SOURCE INFORMATION Block Start

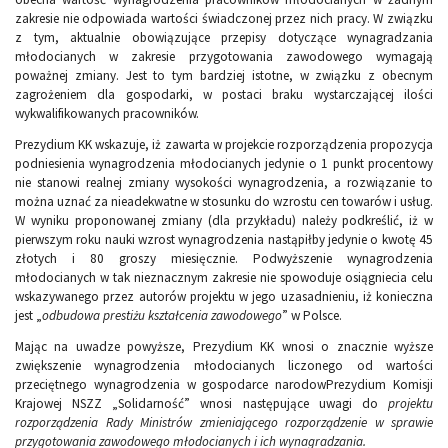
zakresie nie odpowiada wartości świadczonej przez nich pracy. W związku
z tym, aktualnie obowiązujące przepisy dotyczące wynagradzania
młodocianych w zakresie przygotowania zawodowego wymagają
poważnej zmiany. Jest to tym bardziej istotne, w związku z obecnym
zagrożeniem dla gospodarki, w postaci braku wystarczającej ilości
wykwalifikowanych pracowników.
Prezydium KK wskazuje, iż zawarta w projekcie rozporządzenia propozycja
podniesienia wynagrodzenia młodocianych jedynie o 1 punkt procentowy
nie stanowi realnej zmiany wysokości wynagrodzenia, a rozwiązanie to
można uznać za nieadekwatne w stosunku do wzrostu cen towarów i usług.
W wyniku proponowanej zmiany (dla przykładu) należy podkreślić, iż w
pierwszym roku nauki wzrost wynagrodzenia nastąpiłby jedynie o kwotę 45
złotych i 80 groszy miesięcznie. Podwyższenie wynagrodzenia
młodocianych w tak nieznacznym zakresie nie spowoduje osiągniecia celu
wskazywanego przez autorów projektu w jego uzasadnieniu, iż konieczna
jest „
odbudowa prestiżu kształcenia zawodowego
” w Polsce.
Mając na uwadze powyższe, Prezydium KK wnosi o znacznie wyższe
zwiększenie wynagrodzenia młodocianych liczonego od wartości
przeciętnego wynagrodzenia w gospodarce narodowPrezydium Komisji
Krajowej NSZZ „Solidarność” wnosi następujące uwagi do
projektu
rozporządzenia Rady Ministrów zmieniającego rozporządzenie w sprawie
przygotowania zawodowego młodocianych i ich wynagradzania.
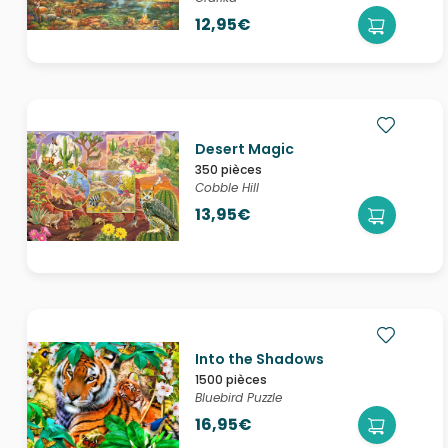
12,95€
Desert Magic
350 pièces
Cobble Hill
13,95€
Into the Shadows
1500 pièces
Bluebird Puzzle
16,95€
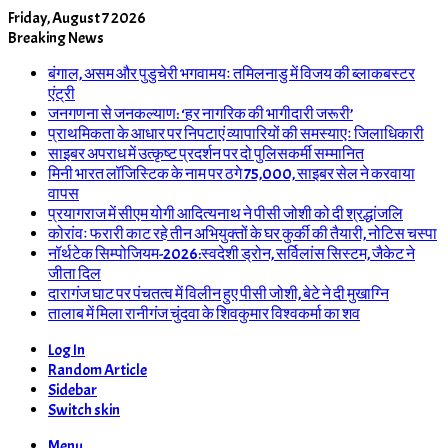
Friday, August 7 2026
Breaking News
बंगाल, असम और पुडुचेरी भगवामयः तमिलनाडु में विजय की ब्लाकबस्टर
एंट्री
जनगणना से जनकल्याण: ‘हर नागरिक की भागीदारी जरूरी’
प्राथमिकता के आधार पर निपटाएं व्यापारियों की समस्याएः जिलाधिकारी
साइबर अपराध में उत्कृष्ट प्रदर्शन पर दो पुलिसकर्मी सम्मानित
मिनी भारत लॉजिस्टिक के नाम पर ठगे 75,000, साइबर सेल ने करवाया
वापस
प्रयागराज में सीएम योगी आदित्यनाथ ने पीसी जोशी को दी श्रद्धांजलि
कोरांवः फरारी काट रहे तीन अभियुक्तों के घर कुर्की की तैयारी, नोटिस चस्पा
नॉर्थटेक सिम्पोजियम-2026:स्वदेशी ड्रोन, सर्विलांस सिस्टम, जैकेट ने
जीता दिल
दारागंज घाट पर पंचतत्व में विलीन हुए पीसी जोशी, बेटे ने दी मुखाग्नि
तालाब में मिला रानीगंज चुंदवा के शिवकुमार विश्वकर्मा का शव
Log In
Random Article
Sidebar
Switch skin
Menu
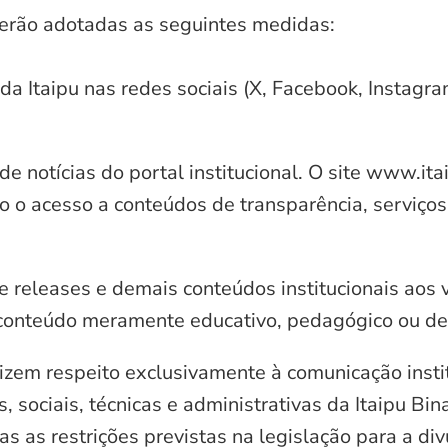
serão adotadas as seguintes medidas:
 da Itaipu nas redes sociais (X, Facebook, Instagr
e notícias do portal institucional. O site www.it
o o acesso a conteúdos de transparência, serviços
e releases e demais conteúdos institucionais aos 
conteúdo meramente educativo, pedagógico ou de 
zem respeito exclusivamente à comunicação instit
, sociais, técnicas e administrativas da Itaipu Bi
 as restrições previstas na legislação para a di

SOURCE INFORMATION Block End

* PROBLEM TO WORK ON *
Lines above that contain the string "sociais" make up the answer.

* EXERCISE SOLUTION *
 da Itaipu nas redes sociais (X, Facebook, Instagr
, sociais, técnicas e administrativas da Itaipu Bi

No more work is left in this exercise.